I don’t care for nuked chicken - it seems to get all rubbery on me. So I avoid it. For example, if I’m ordering chinese and I’m planning on leaving some for tomorrow’s lunch, I’ll either order veggie or beef. No chicken - it gets icky.
I think I like chili better after a nice cool / microwave cycle.
I have the best microwave evar! It is this one which has a heating element built into the top of the microwave. This allows you to reheat food with the microwave and then turn on the grill to add that crispiness that microwaves cannot. Pizza, fries, garlic bread all reheat well, and fish sticks can actually be thawed, cooked and then grilled to get that crispy outside that is needed. It also makes the fastest nachos I’ve ever had.
fresh shrimp can be nuked well. Of course, like any shrimp - cooking should be just enough, not too much.
While potato products might not do well in the microwave, I’ve got no complaints about whole potatos being “baked” in the microwave.
The heating element isn’t microwaving which is what we’re discussing. I have a microwave with the element, and found I didn’t need it to brown the food. You can do that without the element if the food has any fat in it.
Actually the damp paper towel trick works wonders with any food that tends to dry out in the microwave. I wrap pre-cooked meat in a damp paper towel to improve the moisture. I also will cover a bowl of pasta/rice/etc with one to help. I love that trick.
Shrimp, really?! :eek: I never would have even tried. Good to know.
and aye, aye for potatoes. Wrap them well and nuke away. Most people won’t know.
I’ve found that if I need a couple of tablespoons of sauteed chopped onion or garlic, I can nuke them in a little bowl with a dribble of oil or butter, and they do just fine. I give them about thirty seconds.
I nuke bacon, too. Put a couple of paper towels on a paper plate, lay a few slices of bacon on top, then cover them with one more paper towel. Nuke it one minute, then peel the bacon up and rearrange it, or it will achieve a molecular bond with the paper that you can’t undo. Then nuke it a minute or two more. Voila, perfect crisp bacon with no bacon grease mess to clean out of a pan.
There’s also those new Ziploc veggie steaming bags which I have just tried for the first time. They do a fair job of steaming fresh veg in a couple of minutes, and you don’t even need to add any water. The advantage is that no flavor from the veg is lost into water, and the disadvantage is that the texture isn’t quite the same as with real steaming or boiling. However, you have no pot to wash afterwards and I think the labor exchange makes it worth it.

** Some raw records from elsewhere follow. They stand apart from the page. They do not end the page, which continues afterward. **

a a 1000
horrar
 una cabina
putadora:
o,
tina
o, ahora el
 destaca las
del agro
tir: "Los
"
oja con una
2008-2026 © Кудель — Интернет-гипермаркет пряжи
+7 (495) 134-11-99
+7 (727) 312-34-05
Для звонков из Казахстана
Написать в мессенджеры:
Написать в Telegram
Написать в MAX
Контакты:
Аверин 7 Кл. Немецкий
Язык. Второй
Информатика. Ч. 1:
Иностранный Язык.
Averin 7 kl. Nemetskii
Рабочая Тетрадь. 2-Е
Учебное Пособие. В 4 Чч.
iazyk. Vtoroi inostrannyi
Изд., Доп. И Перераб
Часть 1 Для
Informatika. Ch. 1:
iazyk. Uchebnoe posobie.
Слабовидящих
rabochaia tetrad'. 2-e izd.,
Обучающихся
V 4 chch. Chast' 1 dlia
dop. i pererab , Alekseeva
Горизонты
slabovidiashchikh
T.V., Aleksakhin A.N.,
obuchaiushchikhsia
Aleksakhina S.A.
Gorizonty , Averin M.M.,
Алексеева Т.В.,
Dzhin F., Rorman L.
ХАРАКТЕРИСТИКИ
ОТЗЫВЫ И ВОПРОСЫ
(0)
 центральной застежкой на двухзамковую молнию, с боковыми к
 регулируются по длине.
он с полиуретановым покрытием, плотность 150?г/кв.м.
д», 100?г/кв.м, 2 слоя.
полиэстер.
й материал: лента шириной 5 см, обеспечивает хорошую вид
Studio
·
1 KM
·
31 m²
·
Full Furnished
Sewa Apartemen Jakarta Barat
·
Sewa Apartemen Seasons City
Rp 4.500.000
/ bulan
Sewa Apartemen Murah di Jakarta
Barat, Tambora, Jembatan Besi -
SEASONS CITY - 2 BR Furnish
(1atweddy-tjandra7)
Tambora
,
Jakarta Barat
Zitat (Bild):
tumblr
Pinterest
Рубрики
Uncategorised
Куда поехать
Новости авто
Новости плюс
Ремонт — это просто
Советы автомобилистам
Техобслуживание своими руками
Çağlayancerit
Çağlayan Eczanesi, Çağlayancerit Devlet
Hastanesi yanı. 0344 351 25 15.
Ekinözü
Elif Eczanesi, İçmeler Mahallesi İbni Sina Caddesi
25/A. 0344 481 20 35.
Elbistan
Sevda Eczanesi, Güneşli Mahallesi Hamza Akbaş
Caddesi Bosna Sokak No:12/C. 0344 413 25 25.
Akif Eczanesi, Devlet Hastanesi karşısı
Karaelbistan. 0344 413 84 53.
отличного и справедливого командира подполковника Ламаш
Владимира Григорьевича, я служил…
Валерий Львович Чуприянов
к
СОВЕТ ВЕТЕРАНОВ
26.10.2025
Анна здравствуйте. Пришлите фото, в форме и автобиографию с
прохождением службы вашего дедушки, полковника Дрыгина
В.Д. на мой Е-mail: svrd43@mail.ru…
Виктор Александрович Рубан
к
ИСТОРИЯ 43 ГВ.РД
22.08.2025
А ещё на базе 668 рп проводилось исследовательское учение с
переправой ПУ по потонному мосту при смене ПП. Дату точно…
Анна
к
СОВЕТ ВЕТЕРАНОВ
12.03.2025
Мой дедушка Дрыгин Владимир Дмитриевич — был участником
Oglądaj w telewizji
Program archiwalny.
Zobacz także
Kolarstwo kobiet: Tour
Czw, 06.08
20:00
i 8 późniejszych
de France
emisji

Not food, but once I was cleaning my toothbrush and thought, “Gee - maybe if I zap it in the microwave, it will kill any bacteria.”
That was not a particularly good idea.
The bacteria may have been gone, but the toothbrush sort of melted and swirled around and came out looking like a miniature toilet brush.
So, in an effort to fight ignorance, count toothbrushes in a microwave as a “no”.
They key to successful reheating is to use the power button on your microwave. Don’t reheat things at full power, just as you wouldn’t reheat in your oven at 500 degrees or on your stovetop on high. Crank the power level down to 4 or 5 and heat for a little longer. Almost everything will taste about the same as it did fresh. Exceptions include potatoes which I don’t think taste right by any method of reheating.
You can cook from fresh in your microwave with a little know-how and the right equipment. I have a Tupperware cooking device made for the microwave that I can roast a chicken in and it takes only 15-20 minutes. The bird comes out crisp and juicy. And BROWN! Almost any veggie can be quick steamed in the microwave. And let’s not forget bacon, bacon, bacon!